そして、これらの投稿、あるいは、発表論文の急激な増加は、当然ながらひずみを生じさせる。投稿論文数に対して、しっかりとした評価をすることができる審査員の確保が難しくなってきたのだ。私の経験でも、10年前と比較すると、審査員から的外れのコメントが返ってくることが増えてきている。高い評価の雑誌でも、信じられないくらい質の悪い論文が掲載されることが多くなってきた。

そして、これまでの常識を打ち破るような行為が頻発している。明らかに犯罪行為と呼んでいいものもあれば、文化的背景の違い、倫理観の違いかと考え込んでしまうものもある。もちろん、私にとっては下記の例はすべて非常識なのだが、そうではないと考えている世界も存在する。

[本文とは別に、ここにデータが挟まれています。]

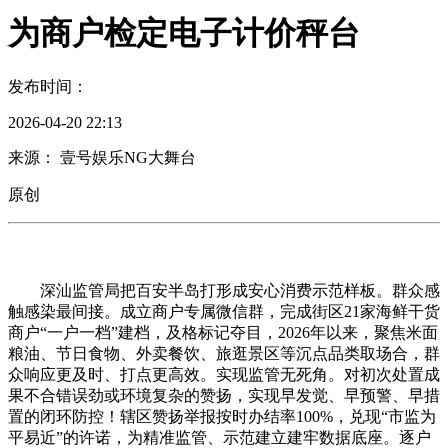
为商户检定电子计价秤台
发布时间：
2026-04-20 22:13
来源： 壹号娱乐NG大舞台
原创
深汕监管局把百安半岛打形成安心消费示范样板。群众感
触感染最间接。成立商户专属微信群，完成街区21家海鲜干货
商户“一户一档”建档，及格标记夺目，2026年以来，聚焦米面
粮油、节日食物、外卖餐饮、旅逛景区等沉点品类取场合，群
众响应更及时、打点更高效。实现监管无死角。对初次处置成
果不合错误劲或环境复杂的赞扬，实现早发觉、早预警、早措
置的闭环防控！辖区赞扬举报按时办结率100%，兑现“市监为
平易近”的许诺，为精准监管、示范建立建牢数据底座。逐户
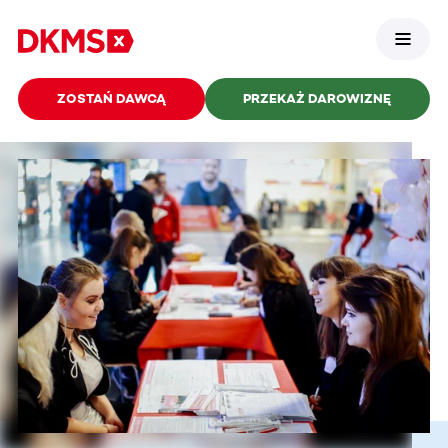
ZOSTAŃ DAWCĄ
PRZEKAŻ DAROWIZNĘ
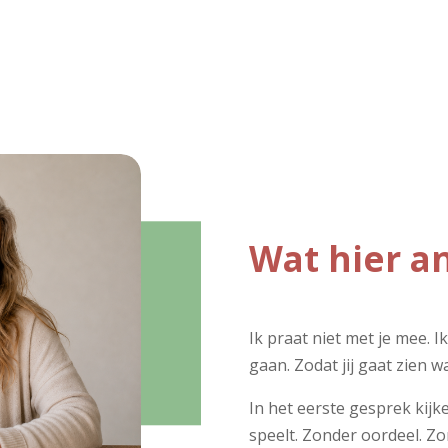
Wat hier an
Ik praat niet met je mee. I
gaan. Zodat jij gaat zien wa
In het eerste gesprek kijk
speelt. Zonder oordeel. Zo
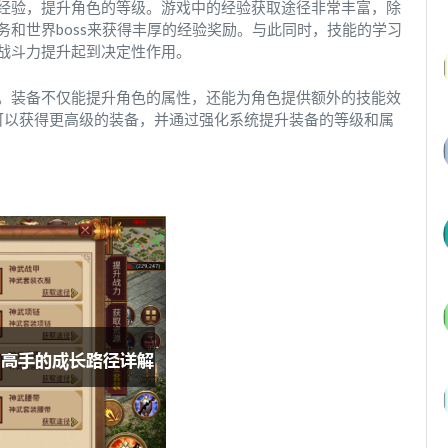
经验，提升角色的等级。游戏中的经验获取途径非常丰富，除
和世界boss来获得丰厚的经验奖励。与此同时，技能的学习
战斗力提升起到决定性作用。
。装备不仅能提升角色的属性，还能为角色提供额外的技能效
家可以获得更高级的装备，并通过强化系统提升装备的等级和属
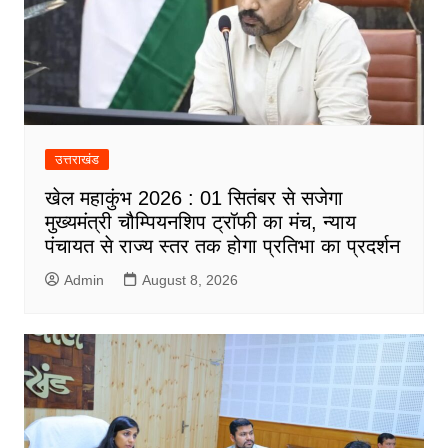
उत्तराखंड
खेल महाकुंभ 2026 : 01 सितंबर से सजेगा
मुख्यमंत्री चौम्पियनशिप ट्रॉफी का मंच, न्याय
पंचायत से राज्य स्तर तक होगा प्रतिभा का प्रदर्शन
Admin
August 8, 2026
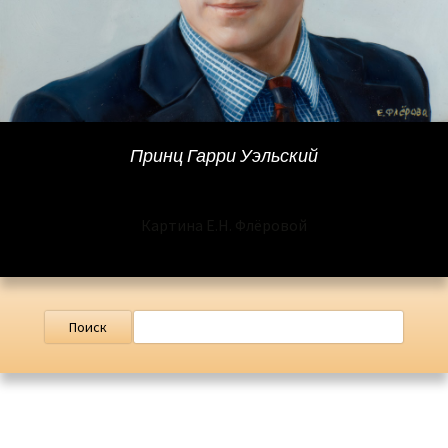
Принц Гарри Уэльский
Картина Е.Н. Флёровой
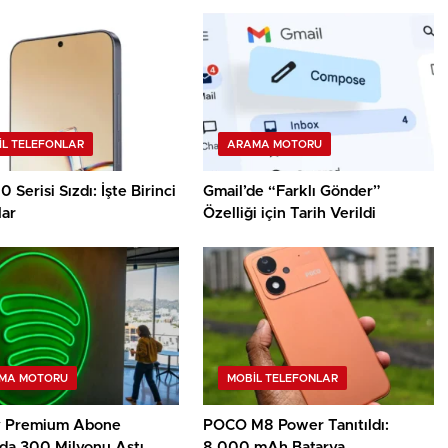
IL TELEFONLAR
ARAMA MOTORU
 Serisi Sızdı: İşte Birinci
Gmail’de “Farklı Gönder”
lar
Özelliği için Tarih Verildi
MA MOTORU
MOBIL TELEFONLAR
y Premium Abone
POCO M8 Power Tanıtıldı:
nda 300 Milyonu Aştı
8.000 mAh Batarya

(1)以前にも触れたが、自分の論文を自分で審査するように誘導するケースが、昨年、摘発された。自分のメールアカウントを複数取得し、それらのメールアドレスを、自分の論文の審査にふさわしい研究者称して申し出るという想像を絶する方法を取っていたのである。科学者として、人間として失格だ。

(2)自分の論文を、一度に複数の雑誌に投稿する。多くの雑誌では、その禁止が明文化されている。論文はひとつの雑誌に投稿して、その審査結果を待つのが、私が教わった科学者として常識である。しかし、複数の雑誌に一度に投稿して、ひとつから好意的な対応を得た場合に、他の雑誌への投稿の取り下げを申し出るケースも少なくない。別の雑誌に投稿したが、同じ審査員に審査が依頼されて発覚したケースもあった。どうも、特定の国では、このような行為は悪くないと思っている研究者が、少なからずいるようだ。

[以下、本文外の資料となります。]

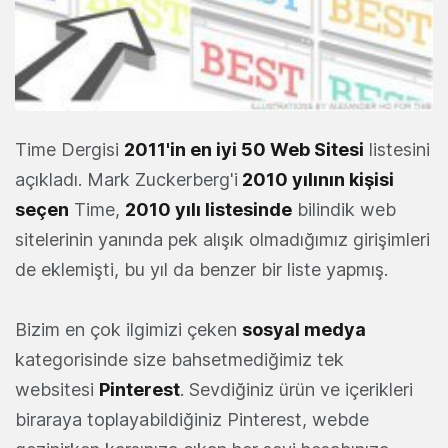
Time Dergisi
2011'in en iyi 50 Web Sitesi
listesini
açıkladı. Mark Zuckerberg'i
2010 yılının kişisi
seçen
Time,
2010 yılı listesinde
bilindik web
sitelerinin yanında pek alışık olmadığımız girişimleri
de eklemişti, bu yıl da benzer bir liste yapmış.
Bizim en çok ilgimizi çeken
sosyal medya
kategorisinde size bahsetmediğimiz tek
websitesi
Pinterest
. Sevdiğiniz ürün ve içerikleri
biraraya toplayabildiğiniz Pinterest, webde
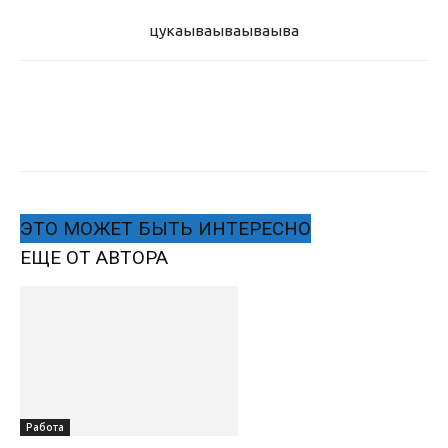
цукаыва
ываываыва
ЭТО МОЖЕТ БЫТЬ ИНТЕРЕСНО
ЕЩЕ ОТ АВТОРА
Работа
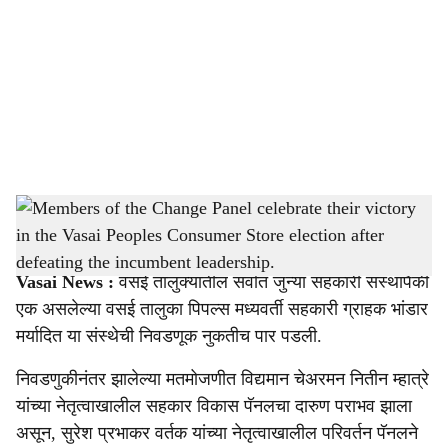
c
i
a
l
s
Members of the Change Panel celebrate their victory in the Vasai Peoples Consumer
h
Store election after defeating the incumbent leadership.
-
sarkarnama
a
Vasai News :
वसई तालुक्यातील सर्वात जुन्या सहकारी संस्थांपैकी
r
एक असलेल्या वसई तालुका पिपल्स मध्यवर्ती सहकारी ग्राहक भांडार
मर्यादित या संस्थेची निवडणूक नुकतीच पार पडली.
e
निवडणुकीनंतर झालेल्या मतमोजणीत विद्यमान चेअरमन नितीन म्हात्रे
यांच्या नेतृत्वाखालील सहकार विकास पॅनलचा दारुण पराभव झाला
असून, सुरेश प्रभाकर वर्तक यांच्या नेतृत्वाखालील परिवर्तन पॅनलने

(3)また、論文採択後に責任著者の変更を申し出るケースもある。これも常識的にはありえない話だが、現実には起こっている。本来、責任を持つべき人が、論文を最終チェックし、著者を代表して雑誌の責任者との対応に当たるので、論文が採択された後に、この責任者が変わることなどありえない。あきれるしかない。

(4)そして、今日、論文斡旋仲介業と呼んでもいいような会社からコンタクトがあった。論文をまとめて送るので、私が編集委員長をしている雑誌にふさわしいものを選んで、できれば、どう改善すればいいのかコメントしてほしいと言ってきた。gmailアドレスだったので、どこの国から送られてきたのか定かではないが、まさに論文斡旋業者・論文ブローカーのようなふざけた話だ。そうした需要があるのだろうが、この非常識な方法は、私には考えつかないものだ。

他にもあきれるような例があるが、国によって文化的な背景が異なるので、これまで慣例であったことが通用しなくなってきているようだ。国際ルールと一言で言っても、異なる価値観を統一するのは、簡単ではない。頭が痛いことだが、時間をかけて常識的なルールを浸透させていくしかない。でも、あまりにも掟破りな行動は、何とかしてほしいものだ。